The Embeddedness of Being Robbed


Yesterday, Maria Lind, Director of the Tensta Konsthall gave a public talk at Open School East.

She spoke about the Konsthall's process of 'becoming an institution'. The Tensta Konsthall is already an institution in a few obvious ways: it's a contemporary art centre in a poor suburb of Stockholm that opened in 1998 and gets most of its funding from the Swedish Government. But Maria spoke about the need to become something more like a 'local player'- an institution more like a school, or a sports centre, or a local restaurant - that is woven into the social fabric of the area and has enough stability to make long term planning possible. She said the three things she wanted for the Konsthall were embeddedness, inhabitation (of the local area) and autonomy.

One part of the talk particularly interested me. Maria was speaking about the Tensta Konsthall's café which opened in 2011, when she took over as director. It provides coffee and food at reasonable prices and to enter the exhibition spaces you have to walk through the café . There is a market on the same square as the Konsthall and many of the market traders get their hot drinks from the café   It gives the Konsthall visibility and presence in an area where it might otherwise seem quite alien.

And then she mentioned that since the café had opened, the Konsthall had been robbed twice, and they'd had several attempted break ins. The way she spoke, it sounded like she was talking about the robberies as part of the same process of becoming a "local player". Like, they started the café and only when people started robbing them did they know that the café was doing its job.

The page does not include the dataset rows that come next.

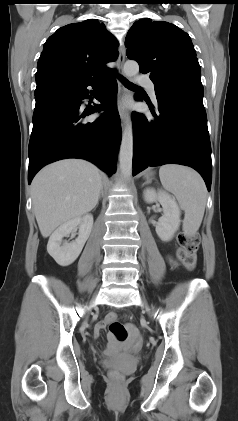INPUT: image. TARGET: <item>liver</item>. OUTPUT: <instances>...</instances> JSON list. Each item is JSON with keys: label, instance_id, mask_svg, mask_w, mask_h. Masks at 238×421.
Returning <instances> with one entry per match:
<instances>
[{"label": "liver", "instance_id": "6515ba94", "mask_svg": "<svg viewBox=\"0 0 238 421\" xmlns=\"http://www.w3.org/2000/svg\"><path fill=\"white\" fill-rule=\"evenodd\" d=\"M101 188L99 169L85 160H61L44 167L32 182L33 209L42 236L90 212Z\"/></svg>", "mask_w": 238, "mask_h": 421}]
</instances>
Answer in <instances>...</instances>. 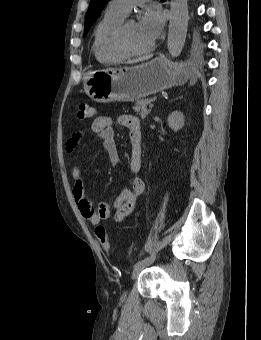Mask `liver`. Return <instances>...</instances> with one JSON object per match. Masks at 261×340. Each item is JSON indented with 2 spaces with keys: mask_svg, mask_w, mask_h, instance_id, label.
<instances>
[{
  "mask_svg": "<svg viewBox=\"0 0 261 340\" xmlns=\"http://www.w3.org/2000/svg\"><path fill=\"white\" fill-rule=\"evenodd\" d=\"M143 59H140V60H136V61H132L130 63H134V62H138V61H142Z\"/></svg>",
  "mask_w": 261,
  "mask_h": 340,
  "instance_id": "1",
  "label": "liver"
}]
</instances>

This made total sense to me - if the café was well known enough for people to rob it, then it was doing its job of providing the gallery with local visibility. It was kind of an impressive commitment to the idea of being part of a local community: the idea that to be embedded is to be robbed.

The reason you can rob a café is because it has cash and to enter it you just walk in the door. Imagine a commercial gallery in West London. Opaque windows and a buzzer entry system with a single intern on the front desk. Who has cash there? Probably no one. Maybe just the intern actually, when they get sent for coffee.

To even have a café to be robbed is to define yourself in very different terms to the model of the private, commercial gallery.

I spoke to a friend about it and he said someone he knew in New York spoke about being mugged as a rite of passage. It's crass - being mugged is totally shit and traumatic - but it's true in a way. It's only tourists who "worry" about being mugged in New York. A bit like how in London its hard to find someone who worries about getting burgled. You live in a city, it will happen at some point.

Bad things are necessary, not because they are part of a process, or that experiencing them makes you stronger, but because bad things exist. For bad things not to happen to you, you have repress or ignore a certain section of reality. A public institution should be embedded in reality as much as it should be embedded in the community.